Se l’abilità è quella capacità di diventare bravo in qualcosa grazie all’esperienza, allora ogni essere umano in questo senso è similare. Di fatto non siamo tutti abili nel fare le stesse cose e non abbiamo tutti la capacità di diventare abili in tutto, proprio perché ogni singolo essere umano ha predisposizioni e preferenze ad interessarsi a determinate attività piuttosto che ad altre. Quindi il valore che si dà alle abilità è soggettivo e personale, non può essere racchiuso in schemi di giudizio equivalenti.
Il vero danno alla società è che si tende ad omologare le abilità, tutti devono essere bravi a fare le stesse cose per ottimizzare i tempi. E’ ovvio che in questo sistema non c’è spazio per coloro che hanno tempistiche più lunghe nell’abilitarsi.
Un esempio è proprio la scuola viene chiesto ai bambini fin da piccoli di restare seduti in classe per prestare attenzione, a livello educativo per avere anche l’ambiente più idoneo a fornirgli le nozioni nei tempi previsti dai programmi. Non si pensa alle energie (sprecate), che gli stessi bambini impegnano nel fare ciò, in un bambino magico dovrebbe essere valutata anche la sua capacità di diventare abile nel rispettare questa regola e lo sforzo cognitivo che richiede appunto questa “abilità”. Non tutte le scuole prevedono un dinamismo e una metodica che rispetti il singolo per cui se siamo educati(omologati) a questo modo di agire già fra i banchi di scuola figuriamoci se nel crescere sarà previsto essere compresivi e pazienti con chi ha difficoltà.
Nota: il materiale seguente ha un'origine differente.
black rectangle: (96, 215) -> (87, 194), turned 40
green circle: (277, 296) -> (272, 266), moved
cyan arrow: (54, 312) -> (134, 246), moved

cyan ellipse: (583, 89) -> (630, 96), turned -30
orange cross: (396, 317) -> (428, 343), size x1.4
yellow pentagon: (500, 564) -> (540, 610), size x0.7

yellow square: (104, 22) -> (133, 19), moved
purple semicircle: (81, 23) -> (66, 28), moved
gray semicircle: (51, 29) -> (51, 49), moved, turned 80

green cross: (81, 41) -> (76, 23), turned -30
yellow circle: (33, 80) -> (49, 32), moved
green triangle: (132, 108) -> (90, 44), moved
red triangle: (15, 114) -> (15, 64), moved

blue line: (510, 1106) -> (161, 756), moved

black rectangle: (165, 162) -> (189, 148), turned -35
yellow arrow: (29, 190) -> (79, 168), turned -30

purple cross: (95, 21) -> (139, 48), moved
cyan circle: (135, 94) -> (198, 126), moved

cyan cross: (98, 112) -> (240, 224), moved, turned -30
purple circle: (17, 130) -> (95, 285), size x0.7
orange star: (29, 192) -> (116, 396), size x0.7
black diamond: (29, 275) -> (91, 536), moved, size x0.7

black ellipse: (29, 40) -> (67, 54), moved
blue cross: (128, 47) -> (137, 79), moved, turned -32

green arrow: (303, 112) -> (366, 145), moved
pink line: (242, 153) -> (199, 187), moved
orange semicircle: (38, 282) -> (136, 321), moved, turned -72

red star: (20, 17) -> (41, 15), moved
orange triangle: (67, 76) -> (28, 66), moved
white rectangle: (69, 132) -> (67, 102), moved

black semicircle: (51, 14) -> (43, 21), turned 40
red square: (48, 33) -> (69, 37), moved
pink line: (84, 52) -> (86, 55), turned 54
La discriminazione e l’incapacità di inclusione partono tutte dalle rigidità mentali che si forniscono già, solamente, con il senso delle parole. Se quella persona, quel bambino, quel ragazzo non è “abile” come me a fare determinate cose allora è “diverso” da me.
Il peso che si dà alle parole si rispecchia nelle azioni e questo la mamma del “diversamente abile” lo percepisce proprio grazie a quegli ingranaggi della mente che non si fermano mai.
Quello che si può cominciare a diffondere è proprio la volontà di riflettere sulle sfumature che ogni parola può avere e creare quel sano movimento linguistico che può mutare le prospettive.
-Io sono “abile” a restare seduto, ma è “abile” anche quel ragazzo sulla sedia a rotelle, forse più di me perché io non sarei mai” abile” come lui a restare fermo per tutta la vita.
In queste “abilità” riequilibrate allora non ci sarà disuguaglianza o pietismo ma consapevolezza di un impegno che tutti mettiamo in ciò che facciamo.
L’impegno più importante sarà mutare la prospettiva delle cose e dare nuovo senso alle parole che usiamo.